--- THE RECORDS Enclosed Below ---

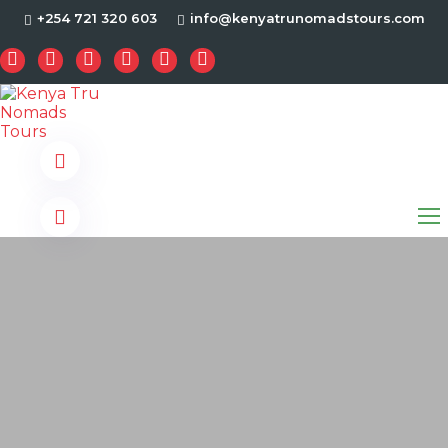
+254 721 320 603
info@kenyatrunomadstours.com
s.com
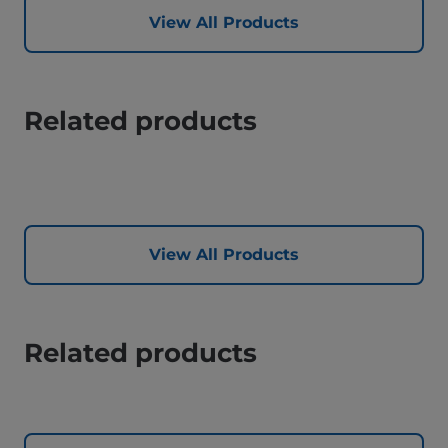
View All Products
Related products
View All Products
Related products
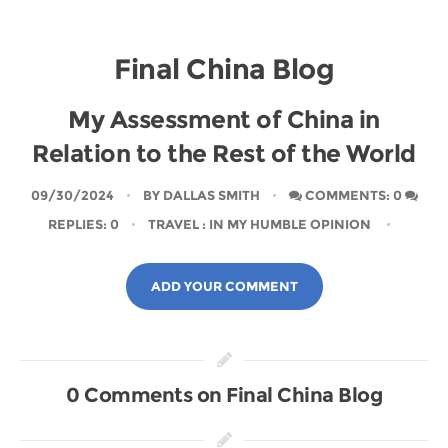
Final China Blog
My Assessment of China in
Relation to the Rest of the World
09/30/2024
BY
DALLAS SMITH
COMMENTS: 0
REPLIES: 0
TRAVEL
: IN MY HUMBLE OPINION
ADD YOUR COMMENT
0 Comments on Final China Blog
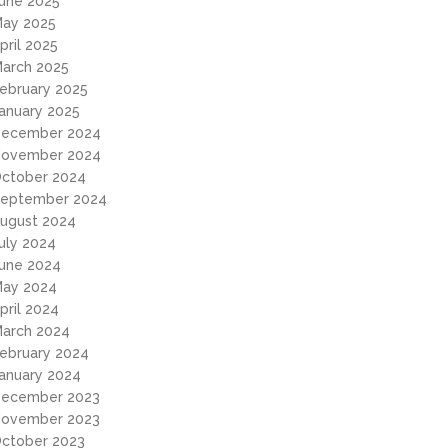
une 2025
ay 2025
pril 2025
arch 2025
ebruary 2025
anuary 2025
ecember 2024
ovember 2024
ctober 2024
eptember 2024
ugust 2024
uly 2024
une 2024
ay 2024
pril 2024
arch 2024
ebruary 2024
anuary 2024
ecember 2023
ovember 2023
ctober 2023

--- End of Enclosed THE RECORDS ---

— YOUR ASSIGNMENT —
Once more, please print all the lines above exactly, without their pictures.

— EXERCISE OUTPUT —
+254 721 320 603
info@kenyatrunomadstours.com
s.com
View All Products
Related products
View All Products
Related products
Final China Blog
My Assessment of China in
Relation to the Rest of the World
09/30/2024
BY
DALLAS SMITH
COMMENTS: 0
REPLIES: 0
TRAVEL
: IN MY HUMBLE OPINION
ADD YOUR COMMENT
0 Comments on Final China Blog
une 2025
ay 2025
pril 2025
arch 2025
ebruary 2025
anuary 2025
ecember 2024
ovember 2024
ctober 2024
eptember 2024
ugust 2024
uly 2024
une 2024
ay 2024
pril 2024
arch 2024
ebruary 2024
anuary 2024
ecember 2023
ovember 2023
ctober 2023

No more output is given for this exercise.